• Activity: Every entry below should appear in the answer exactly as written, apart from the pictures.

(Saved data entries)
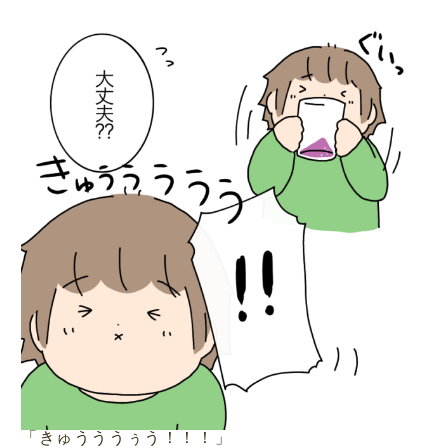
「きゅうううぅう！！！」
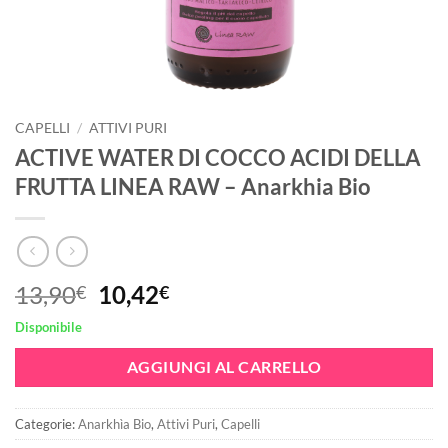
CAPELLI
/
ATTIVI PURI
ACTIVE WATER DI COCCO ACIDI DELLA
FRUTTA LINEA RAW – Anarkhia Bio
Il
Il
13,90
10,42
€
€
prezzo
prezzo
Disponibile
originale
attuale
era:
è:
AGGIUNGI AL CARRELLO
13,90€.
10,42€.
Categorie:
Anarkhìa Bio
,
Attivi Puri
,
Capelli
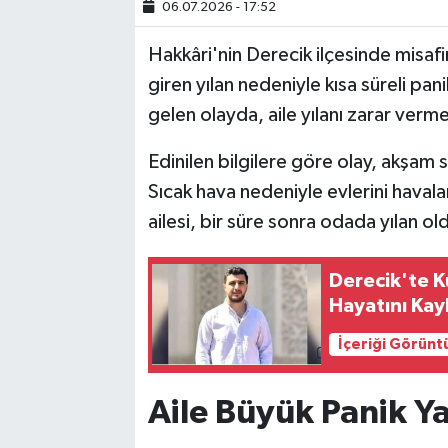
06.07.2026 - 17:52
SİYASET
Hakkâri'nin Derecik ilçesinde misafir 
giren yılan nedeniyle kısa süreli p
SPOR
gelen olayda, aile yılanı zarar ver
TARİH
Edinilen bilgilere göre olay, akşam
Sıcak hava nedeniyle evlerini hava
TEKNOLOJİ
ailesi, bir süre sonra odada yılan ol
YAŞAM
Derecik'te 
Hayatını Kay
İçeriği Görünt
Aile Büyük Panik Y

• Expected answer:
「きゅうううぅう！！！」
CAPELLI
/
ATTIVI PURI
ACTIVE WATER DI COCCO ACIDI DELLA
FRUTTA LINEA RAW – Anarkhia Bio
Il
Il
13,90
10,42
€
€
prezzo
prezzo
Disponibile
originale
attuale
era:
è:
AGGIUNGI AL CARRELLO
13,90€.
10,42€.
Categorie:
Anarkhìa Bio
,
Attivi Puri
,
Capelli
06.07.2026 - 17:52
SİYASET
Hakkâri'nin Derecik ilçesinde misafir 
giren yılan nedeniyle kısa süreli p
SPOR
gelen olayda, aile yılanı zarar ver
TARİH
Edinilen bilgilere göre olay, akşam
Sıcak hava nedeniyle evlerini hava
TEKNOLOJİ
ailesi, bir süre sonra odada yılan ol
YAŞAM
Derecik'te 
Hayatını Kay
İçeriği Görünt
Aile Büyük Panik Y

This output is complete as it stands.